Reações Adversas - Cloridrato de Irinotecano Chemicaltech

Bula Cloridrato de Irinotecano Chemicaltech

Princípio ativo: Cloridrato de Irinotecano

Revisado por Isabelle Baião de Mello Neto (CRF-MG 24309)

Quais as reações adversas e os efeitos colaterais do Cloridrato de Irinotecano Chemicaltech?

Estudos clínicos

Dados de reações adversas foram coletados e analisados extensivamente no programa de estudos clínicos de neoplasia colorretal metastática recorrente ou que progrediu depois de terapia baseada em 5-FU (segunda linha) e são apresentados a seguir (população de pacientes descrita a seguir).

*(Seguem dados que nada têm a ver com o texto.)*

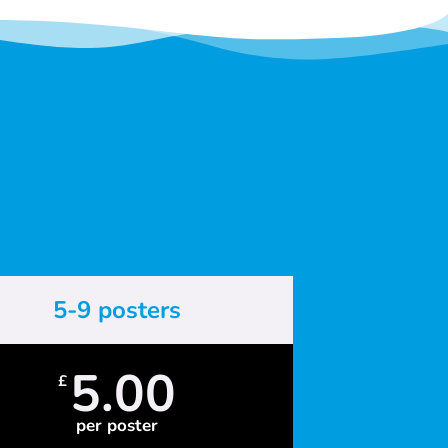
5-9 posters
5.00
£
per poster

Espera-se que as reações adversas ocorridas nas outras indicações sejam semelhantes às ocorridas nos casos de tratamento de segunda linha de neoplasia colorretal.

Estudos clínicos como agente único, 100 a 125 mg/m² em esquema de dose semanal

Em três estudos clínicos, 304 pacientes com carcinoma metastático do cólon ou reto que haviam apresentado recidiva ou avanço da doença após terapia baseada em 5-FU foram tratados com Cloridrato de Irinotecano em um esquema de dose semanal. Cinco óbitos (1,6%) foram potencialmente fármaco-dependentes. Os cinco pacientes apresentaram efeitos adversos variados, que incluíram efeitos conhecidos do irinotecano (mielossupressão, septicemia neutropênica sem febre, obstrução de intestino delgado, acúmulo de fluido, estomatite, náusea, vômitos, diarreia e desidratação). A neutropenia febril, definida como neutropenia de Grau 4 pelo NCI e febre de Grau 2 ou maior, ocorreu em outros nove pacientes, tendo esses pacientes se recuperado com tratamento de suporte.

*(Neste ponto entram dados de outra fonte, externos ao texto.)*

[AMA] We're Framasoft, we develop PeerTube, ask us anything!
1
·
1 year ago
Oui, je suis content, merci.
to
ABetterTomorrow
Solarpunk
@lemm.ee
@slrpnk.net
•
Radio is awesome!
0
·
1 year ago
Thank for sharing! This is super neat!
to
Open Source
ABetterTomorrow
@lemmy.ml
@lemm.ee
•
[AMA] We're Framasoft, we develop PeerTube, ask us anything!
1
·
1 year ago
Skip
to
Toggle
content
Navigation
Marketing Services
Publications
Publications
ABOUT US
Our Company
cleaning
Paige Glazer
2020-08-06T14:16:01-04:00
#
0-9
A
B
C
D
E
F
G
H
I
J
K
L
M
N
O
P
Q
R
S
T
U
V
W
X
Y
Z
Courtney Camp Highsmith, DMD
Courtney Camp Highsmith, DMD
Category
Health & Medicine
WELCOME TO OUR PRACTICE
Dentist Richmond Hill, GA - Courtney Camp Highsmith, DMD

Oitenta e um pacientes (26,6%) foram hospitalizados devido a eventos considerados relacionados ao irinotecano. As razões principais para a hospitalização fármaco-relacionada foram diarreia, com ou sem náusea e/ou vômitos neutropenia/leucopenia, com ou sem diarreia e/ou febre; e náuseas e/ou vômitos.

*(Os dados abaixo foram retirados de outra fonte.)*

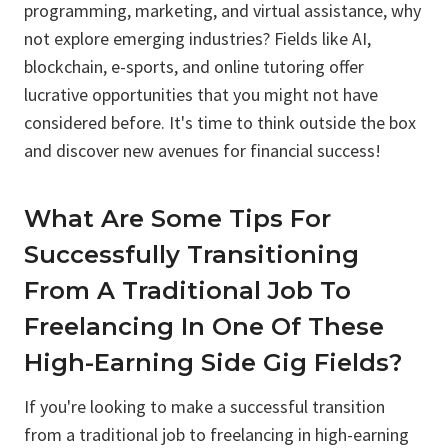
programming, marketing, and virtual assistance, why
not explore emerging industries? Fields like AI,
blockchain, e-sports, and online tutoring offer
lucrative opportunities that you might not have
considered before. It's time to think outside the box
and discover new avenues for financial success!
What Are Some Tips For
Successfully Transitioning
From A Traditional Job To
Freelancing In One Of These
High-Earning Side Gig Fields?
If you're looking to make a successful transition
from a traditional job to freelancing in high-earning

Foram realizados ajustes posológicos durante o ciclo de tratamento e nos ciclos subsequentes, com base na tolerância individual do paciente ao irinotecano. As razões mais comuns para a redução de dose foram diarreia tardia, neutropenia e leucopenia. Treze pacientes (4,3%) descontinuaram o tratamento com irinotecano devido a eventos adversos.

Estudos clínicos como agente único, 300 a 350 mg/m² em esquema de dose a cada 3 semanas

Trezentos e dezesseis pacientes com neoplasia colorretal metastática, nos quais a doença progrediu após terapia prévia com 5-FU, receberam irinotecano em dois estudos envolvendo administração única a cada 3 semanas.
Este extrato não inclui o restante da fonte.